Oral mucositis has been related to unscheduled breaks or delays in RT administration (24,25). Unscheduled RT interruptions were observed only in 22% of the evaluated patients; this rate tends to be higher in other reports 28. Even RT interruption rates of 36% exclusively due to mucositis have been previously described (27). Remarkably, it has been suggested that when inadvertent or deliberated gaps in RT occur, reduced tumor control may result because of accelerated tumor clonogen repopulation 28. Based on this, nutritional counseling and oral supplements use are recognized as important tools to reduce weight loss and avoid treatment interruptions in patients receiving chemo-radiotherapy 9.
Compared to clinical guidelines which suggest the use of standard supplements 9,21, we mostly used specific enteral formulas depending on the patient's nutritional status, daily oral intake and regular use of the nutrition supplements. In our group, previous caloric malnutrition and combined chemo-radiotherapy was related to worse treatment adherence and fulfillment; probably in these cases, enteral nutrition and/oral supplements should be started earlier, since the diagnosis is performed.

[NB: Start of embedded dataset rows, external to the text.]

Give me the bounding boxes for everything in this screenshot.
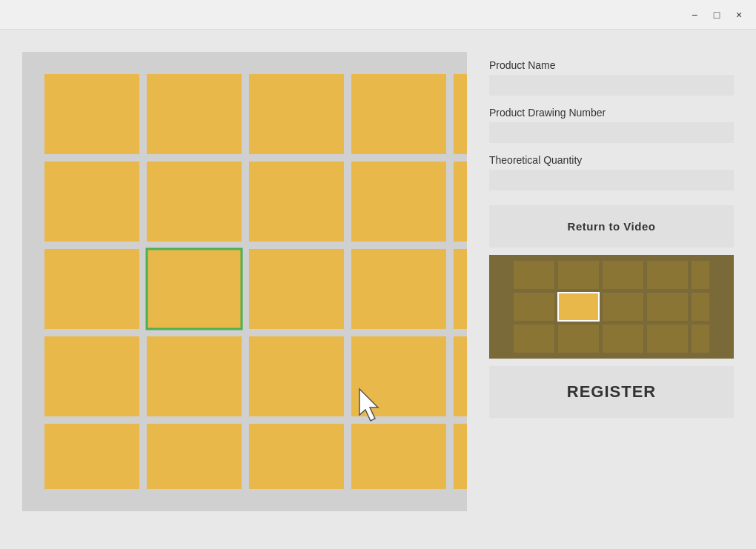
product-drawing-number-label: Product Drawing Number [489,107,734,119]
svg-rect-44 [558,293,599,321]
svg-rect-4 [351,74,446,154]
theoretical-quantity-label: Theoretical Quantity [489,154,734,166]
return-to-video-button[interactable]: Return to Video [489,205,734,247]
title-bar: − □ × [0,0,756,30]
svg-rect-8 [249,162,344,242]
svg-rect-16 [44,336,139,416]
svg-rect-34 [514,293,554,321]
svg-rect-25 [454,424,467,489]
svg-rect-22 [147,424,242,489]
svg-rect-42 [647,325,688,353]
product-name-input[interactable] [489,75,734,96]
product-drawing-number-input[interactable] [489,122,734,143]
mini-map-svg [489,255,734,359]
svg-rect-13 [249,249,344,329]
right-panel: Product Name Product Drawing Number Theo… [489,52,734,527]
svg-rect-20 [454,336,467,416]
svg-rect-17 [147,336,242,416]
mini-map [489,255,734,359]
svg-rect-32 [647,261,688,289]
svg-rect-29 [514,261,554,289]
maximize-button[interactable]: □ [706,4,728,26]
svg-rect-23 [249,424,344,489]
svg-rect-40 [558,325,599,353]
svg-rect-6 [44,162,139,242]
product-name-label: Product Name [489,59,734,71]
svg-rect-1 [44,74,139,154]
svg-rect-10 [454,162,467,242]
svg-rect-36 [603,293,643,321]
svg-rect-9 [351,162,446,242]
svg-rect-11 [44,249,139,329]
svg-rect-15 [454,249,467,329]
svg-rect-7 [147,162,242,242]
svg-rect-2 [147,74,242,154]
tile-grid-svg [22,52,467,511]
svg-rect-5 [454,74,467,154]
minimize-button[interactable]: − [683,4,706,26]
svg-rect-26 [147,249,242,329]
svg-rect-30 [558,261,599,289]
svg-rect-31 [603,261,643,289]
svg-rect-41 [603,325,643,353]
svg-rect-24 [351,424,446,489]
svg-rect-14 [351,249,446,329]
svg-rect-39 [514,325,554,353]
svg-rect-43 [692,325,709,353]
close-button[interactable]: × [728,4,750,26]
svg-rect-3 [249,74,344,154]
svg-rect-37 [647,293,688,321]
svg-rect-33 [692,261,709,289]
svg-rect-21 [44,424,139,489]
svg-rect-18 [249,336,344,416]
main-content: Product Name Product Drawing Number Theo… [0,30,756,549]
grid-panel [22,52,467,511]
register-button[interactable]: REGISTER [489,366,734,418]
svg-rect-38 [692,293,709,321]
theoretical-quantity-input[interactable] [489,170,734,190]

A limitation of this study was the number of participants, the absence of a control group and the absence of other anthropometric and nutritional markers (for example, dynamometry or tomography guided fat-free mass measuring). Despite this, the ENS in our group showed relevant clinical benefits.
In conclusion, treatment in head-neck cancer patients requires a multidisciplinary approach including ENS. Enteral nutrition should be started previous to the systemic treatment and kept during and after it, in order to decrease weight loss. This strategy would allow to decrease treatment interruptions and systemic related complications and improve quality of life. Nutritional advice and oral supplements should be started earlier in previous malnourished patients and in those receiving combined chemo-radiotherapy or induction chemotherapy. Randomized, large studies are required to confirm and increase these results.